## Activity
Scan the records for lines holding "name". Say how many there are and give nothing else.

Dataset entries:
+===+

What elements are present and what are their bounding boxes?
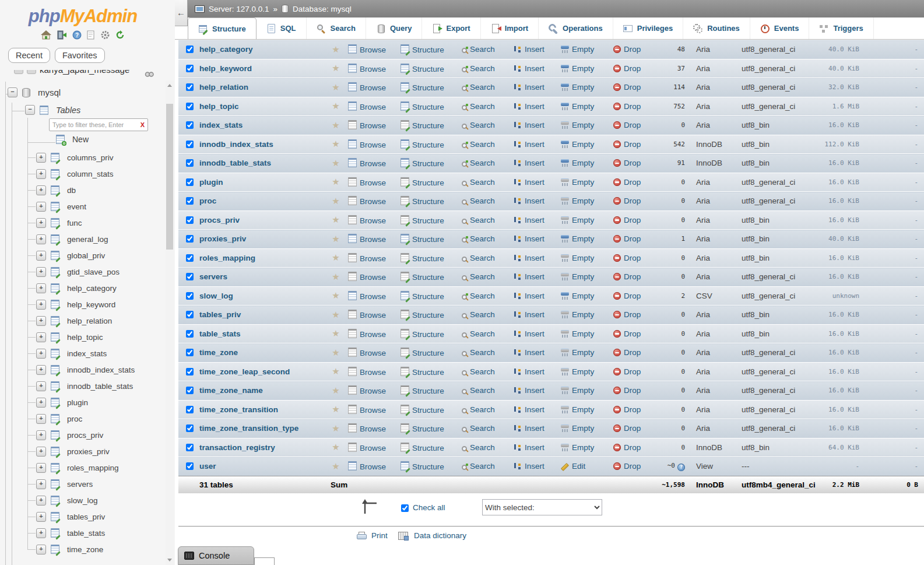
insert-link[interactable]: Insert — [514, 405, 544, 414]
tab-import[interactable]: Import — [481, 17, 539, 39]
table-name-link[interactable]: time_zone_transition_type — [199, 424, 298, 433]
structure-link[interactable]: Structure — [400, 216, 444, 225]
documentation-icon[interactable] — [87, 30, 95, 40]
drop-link[interactable]: Drop — [613, 329, 641, 338]
sidebar-item-help_relation[interactable]: + help_relation — [0, 313, 164, 329]
insert-link[interactable]: Insert — [514, 367, 544, 376]
search-link[interactable]: Search — [462, 159, 495, 167]
structure-link[interactable]: Structure — [400, 424, 444, 433]
sidebar-item-clipped-database[interactable]: kanya_japan_message — [14, 70, 148, 78]
settings-gear-icon[interactable] — [100, 30, 110, 40]
row-checkbox[interactable] — [186, 311, 194, 318]
table-name-link[interactable]: table_stats — [199, 329, 241, 338]
favorite-star-icon[interactable]: ★ — [327, 97, 345, 116]
insert-link[interactable]: Insert — [514, 329, 544, 338]
expand-icon[interactable]: + — [36, 218, 46, 228]
favorite-star-icon[interactable]: ★ — [327, 438, 345, 457]
search-link[interactable]: Search — [462, 178, 495, 187]
drop-link[interactable]: Drop — [613, 348, 641, 357]
drop-link[interactable]: Drop — [613, 367, 641, 376]
browse-link[interactable]: Browse — [348, 387, 386, 395]
row-checkbox[interactable] — [186, 462, 194, 470]
home-icon[interactable] — [41, 30, 51, 40]
browse-link[interactable]: Browse — [348, 424, 386, 433]
edit-link[interactable]: Edit — [561, 462, 585, 471]
expand-icon[interactable]: + — [36, 528, 46, 538]
insert-link[interactable]: Insert — [514, 64, 544, 73]
structure-link[interactable]: Structure — [400, 197, 444, 206]
tab-export[interactable]: Export — [422, 17, 480, 39]
browse-link[interactable]: Browse — [348, 197, 386, 206]
favorite-star-icon[interactable]: ★ — [327, 343, 345, 363]
insert-link[interactable]: Insert — [514, 310, 544, 319]
empty-link[interactable]: Empty — [561, 178, 594, 187]
structure-link[interactable]: Structure — [400, 462, 444, 471]
logout-icon[interactable] — [57, 30, 67, 40]
table-name-link[interactable]: plugin — [199, 178, 223, 187]
expand-icon[interactable]: + — [36, 479, 46, 489]
table-name-link[interactable]: servers — [199, 272, 227, 281]
structure-link[interactable]: Structure — [400, 254, 444, 263]
search-link[interactable]: Search — [462, 443, 495, 452]
empty-link[interactable]: Empty — [561, 64, 594, 73]
row-checkbox[interactable] — [186, 368, 194, 376]
empty-link[interactable]: Empty — [561, 196, 594, 205]
browse-link[interactable]: Browse — [348, 444, 386, 452]
insert-link[interactable]: Insert — [514, 443, 544, 452]
browse-link[interactable]: Browse — [348, 330, 386, 339]
drop-link[interactable]: Drop — [613, 140, 641, 149]
browse-link[interactable]: Browse — [348, 141, 386, 149]
favorite-star-icon[interactable]: ★ — [327, 419, 345, 438]
search-link[interactable]: Search — [462, 64, 495, 73]
expand-icon[interactable]: + — [36, 545, 46, 555]
data-dictionary-link[interactable]: Data dictionary — [398, 531, 466, 540]
browse-link[interactable]: Browse — [348, 103, 386, 111]
expand-icon[interactable]: + — [36, 496, 46, 506]
structure-link[interactable]: Structure — [400, 103, 444, 111]
drop-link[interactable]: Drop — [613, 386, 641, 395]
collapse-icon[interactable]: − — [25, 105, 35, 115]
expand-icon[interactable]: + — [36, 365, 46, 375]
insert-link[interactable]: Insert — [514, 83, 544, 92]
expand-icon[interactable]: + — [36, 447, 46, 457]
expand-icon[interactable]: + — [36, 316, 46, 326]
structure-link[interactable]: Structure — [400, 83, 444, 92]
insert-link[interactable]: Insert — [514, 140, 544, 149]
row-checkbox[interactable] — [186, 235, 194, 243]
scroll-down-icon[interactable] — [167, 559, 172, 562]
search-link[interactable]: Search — [462, 121, 495, 129]
row-checkbox[interactable] — [186, 197, 194, 205]
filter-clear-icon[interactable]: X — [140, 121, 145, 128]
favorite-star-icon[interactable]: ★ — [327, 324, 345, 343]
search-link[interactable]: Search — [462, 272, 495, 281]
expand-icon[interactable]: + — [36, 463, 46, 473]
favorite-star-icon[interactable]: ★ — [327, 59, 345, 78]
structure-link[interactable]: Structure — [400, 159, 444, 168]
favorite-star-icon[interactable]: ★ — [327, 381, 345, 401]
search-link[interactable]: Search — [462, 234, 495, 243]
search-link[interactable]: Search — [462, 254, 495, 262]
insert-link[interactable]: Insert — [514, 348, 544, 357]
table-name-link[interactable]: user — [199, 462, 216, 471]
table-filter-input[interactable]: Type to filter these, Enter X — [49, 118, 148, 131]
table-name-link[interactable]: time_zone_name — [199, 386, 263, 395]
favorite-star-icon[interactable]: ★ — [327, 362, 345, 381]
tab-search[interactable]: Search — [307, 17, 366, 39]
drop-link[interactable]: Drop — [613, 443, 641, 452]
row-checkbox[interactable] — [186, 45, 194, 53]
table-name-link[interactable]: innodb_table_stats — [199, 159, 271, 167]
sidebar-item-mysql-db[interactable]: − mysql — [8, 87, 61, 97]
structure-link[interactable]: Structure — [400, 121, 444, 130]
expand-icon[interactable]: + — [36, 202, 46, 212]
table-name-link[interactable]: index_stats — [199, 121, 243, 129]
recent-button[interactable]: Recent — [8, 48, 50, 63]
empty-link[interactable]: Empty — [561, 367, 594, 376]
empty-link[interactable]: Empty — [561, 386, 594, 395]
search-link[interactable]: Search — [462, 462, 495, 471]
refresh-icon[interactable] — [115, 30, 125, 40]
favorite-star-icon[interactable]: ★ — [327, 306, 345, 325]
sidebar-item-index_stats[interactable]: + index_stats — [0, 345, 164, 362]
insert-link[interactable]: Insert — [514, 178, 544, 187]
browse-link[interactable]: Browse — [348, 349, 386, 357]
drop-link[interactable]: Drop — [613, 178, 641, 187]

+===+

## Response to the exercise
8